Some see you're quite detached of yourself and want you to feel the feelings, but you can't just throw your patient in those flames and hope they'll go all okay.
 
As an example?

Combat.
Rape.
Torture.
K&R.
Trafficking.
Humanitarian Aid / NGO work
Natural Disaster.
Domestic Violence.
MVAs.
Stalking.

Now. From that incomplete list of facts from my life... tell me how I’m affected by them, and why. 😁

If you can’t, maybe something easier, and just list out which ones cut me deeply with profound effect on my life, to which I really couldn’t care less about nor have their influences been felt, and the middling some effects/caring.

Probably can’t do that, either, right? And if you tried, you’d probably be wrong. Because we’re each of us different creatures. Even sharing the same disorder, we’re still affected differently.
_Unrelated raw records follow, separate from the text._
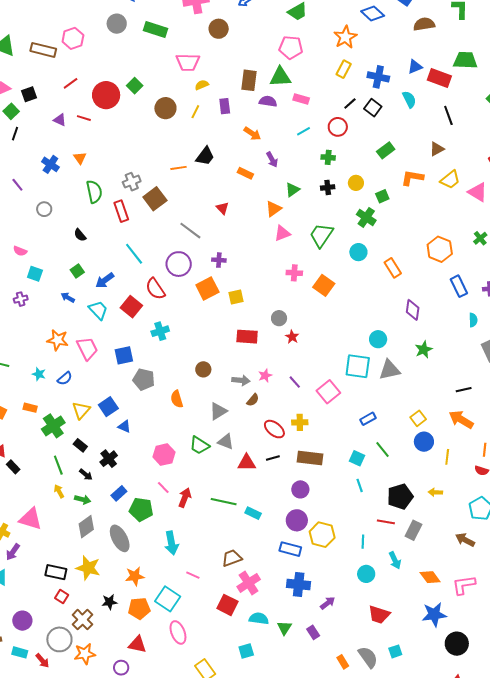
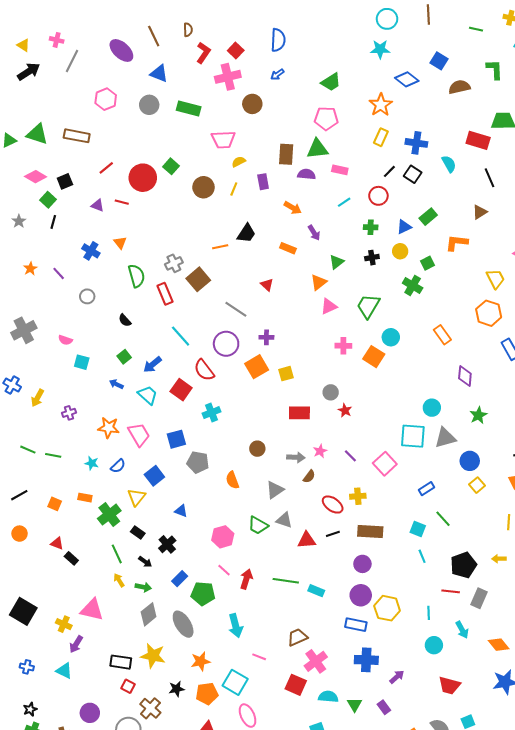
pink hexagon: (73, 38) -> (106, 99), moved
blue triangle: (415, 67) -> (404, 227), moved
yellow trapezoid: (450, 180) -> (495, 279), moved, turned -75
cyan circle: (358, 252) -> (391, 337), moved
purple cross: (21, 299) -> (69, 413), moved
blue square: (108, 407) -> (154, 476), moved
blue circle: (424, 442) -> (470, 461), moved

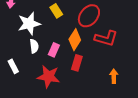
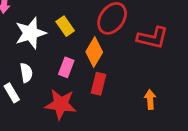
yellow rectangle: (56, 11) -> (65, 26), moved
red L-shape: (106, 38) -> (153, 38), moved
white semicircle: (34, 46) -> (26, 73), moved

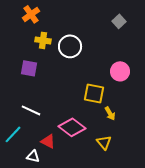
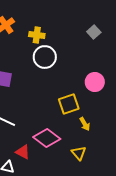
yellow cross: (43, 40) -> (37, 35), moved
yellow square: (94, 93) -> (69, 104), turned -30

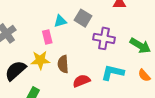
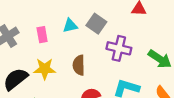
pink rectangle: (47, 37) -> (42, 35), moved
brown semicircle: (63, 64) -> (79, 65), moved

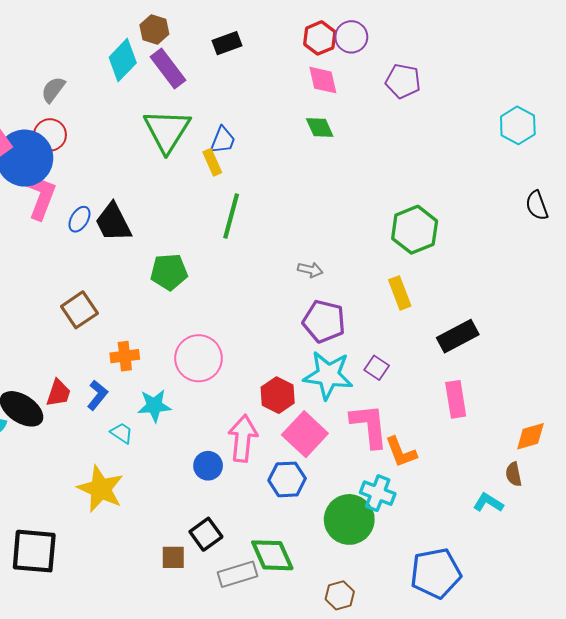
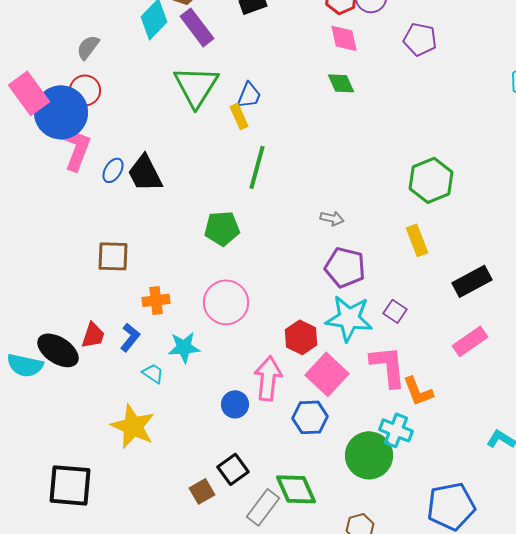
green pentagon: (169, 272) -> (222, 228), moved
brown square: (79, 310) -> (113, 256), turned 36
pink rectangle: (456, 399) -> (470, 341), turned 64
brown square: (173, 557) -> (202, 491), turned -30
gray rectangle: (238, 574) -> (263, 507), turned -36

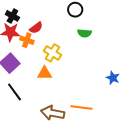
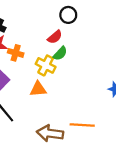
red semicircle: (36, 28) -> (55, 37), moved
green semicircle: (84, 33) -> (60, 53), moved, turned -48

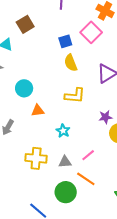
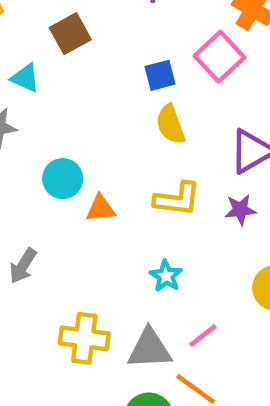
orange triangle: (38, 111) -> (101, 208), moved
purple star: (106, 117) -> (240, 210), moved
cyan star: (63, 131) -> (166, 276), moved
gray triangle: (65, 162) -> (150, 349), size x1.5

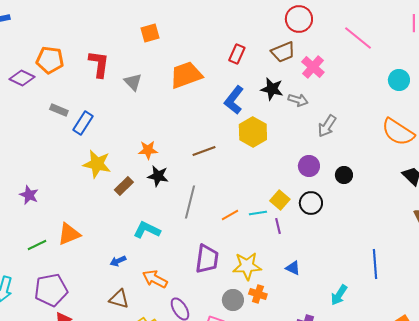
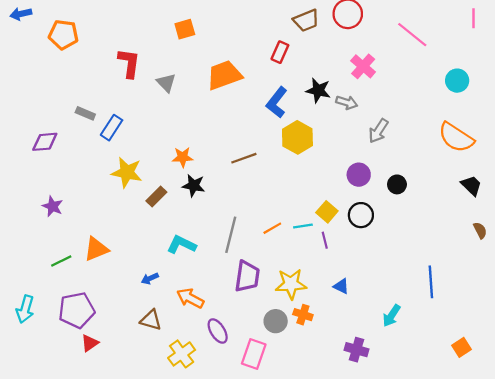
brown trapezoid: (283, 52) -> (306, 20), moved
orange pentagon: (50, 60) -> (63, 35), moved
purple diamond: (22, 78) -> (45, 142), moved, turned -30
gray line: (190, 202) -> (231, 235), moved

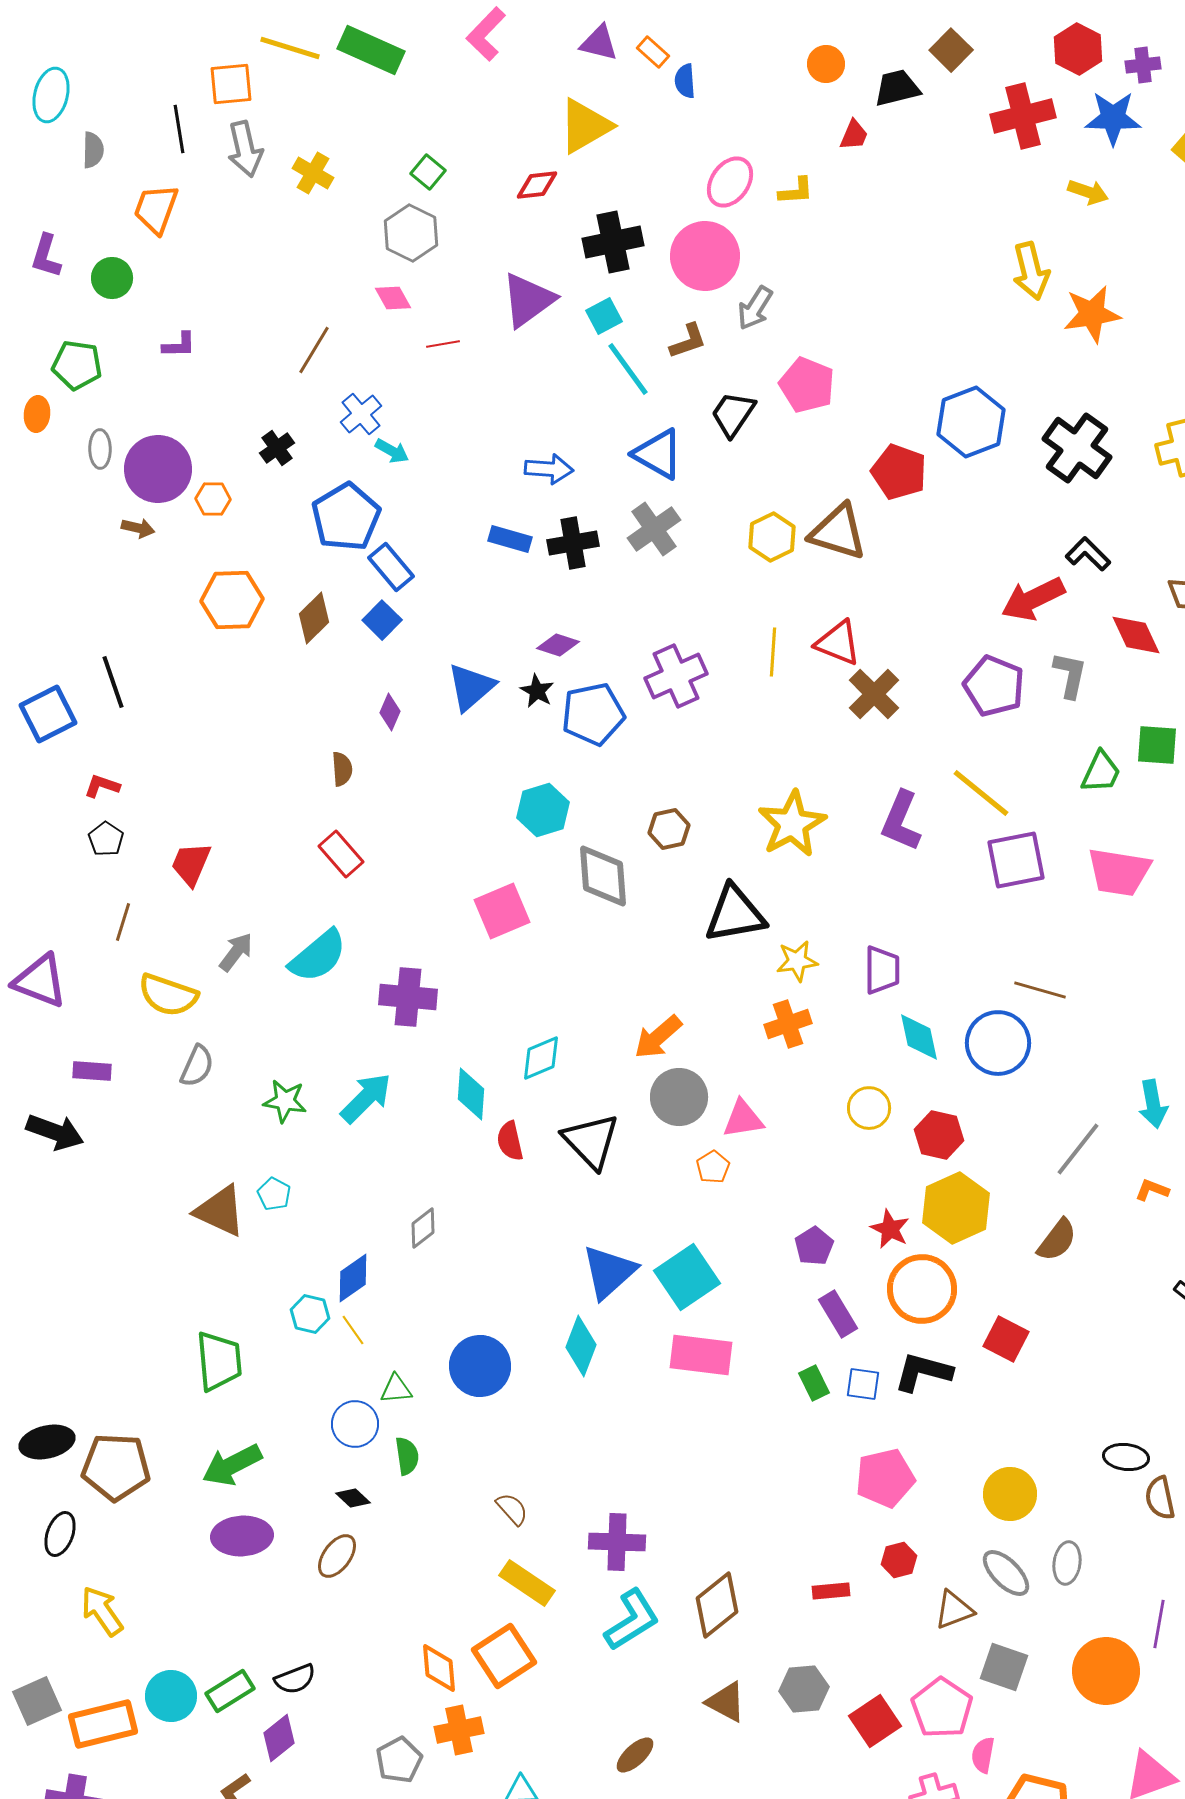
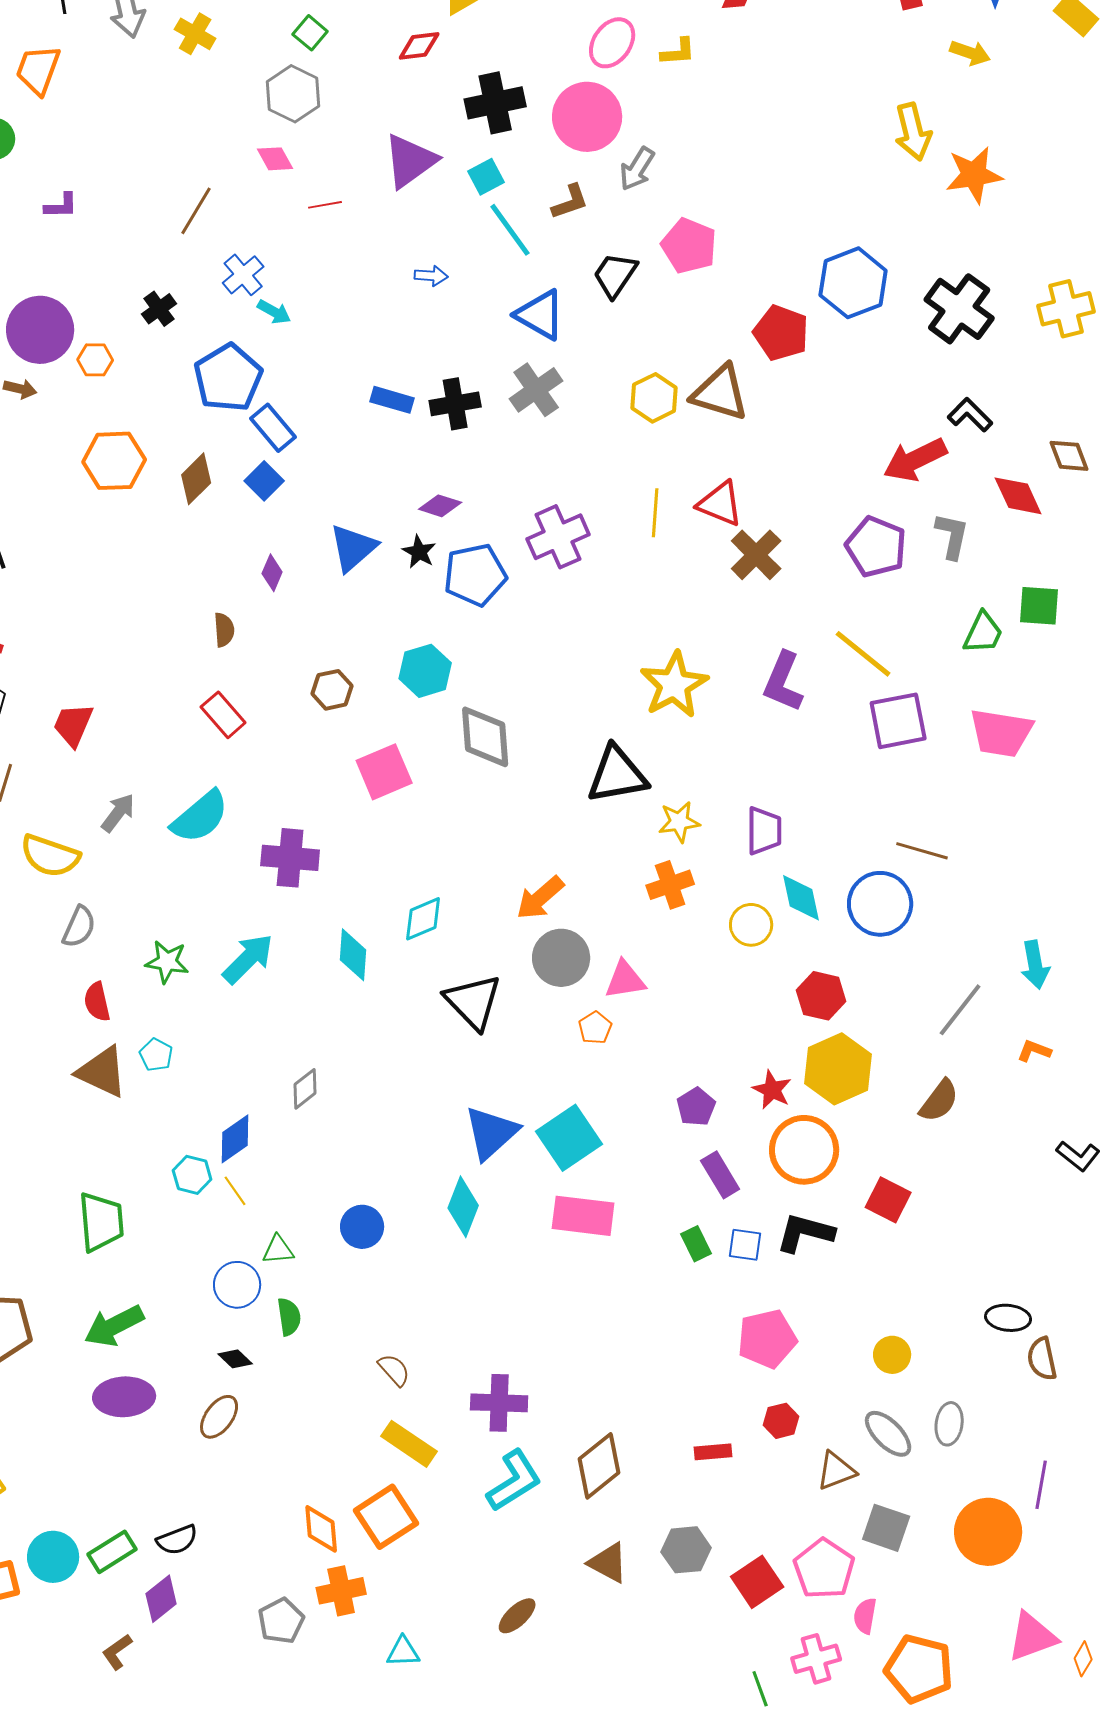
blue arrow: (549, 469) -> (431, 276), moved, size x0.7
brown hexagon: (669, 829) -> (332, 690), moved
yellow circle: (869, 1108) -> (751, 925), moved
red semicircle: (510, 1141) -> (97, 1002), moved
blue circle: (480, 1366) -> (362, 1227), size x0.7
yellow circle: (1010, 1494) -> (892, 1355), size x0.7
If you’re just listing out facts? Any decent therapist is going to be as clueless about what’s going on with you, as you undoubtedly are about what’s going on with me.

*** ETA

Even just sharing the detail that it took me about 2 years to be able to list out those things, and to this day I’ve only managed a complete list a few times? Will give a decent therapist a helluva lot of insight. What will give them even more, is if I pick the trauma set I DGAF about, tell them that, and then talk about it for a solid couple of hours... in any level of details... with a wide array of emotions attached. <<< I have to do that wih any new trauma therapist I’m working with... because a LOT of people “simply” shut off their emotions / disassociate entirely from it, and can talk in great depth and detail (and diversion) about their trauma history. So I straight up tell them to put me through my paces, on it, so we can check it off the list. Totally open to finding any touchy or trouble spots... but to date? We never have. That’s one of the GLORIOUS things about fully processed trauma. It’s like talking about anything else.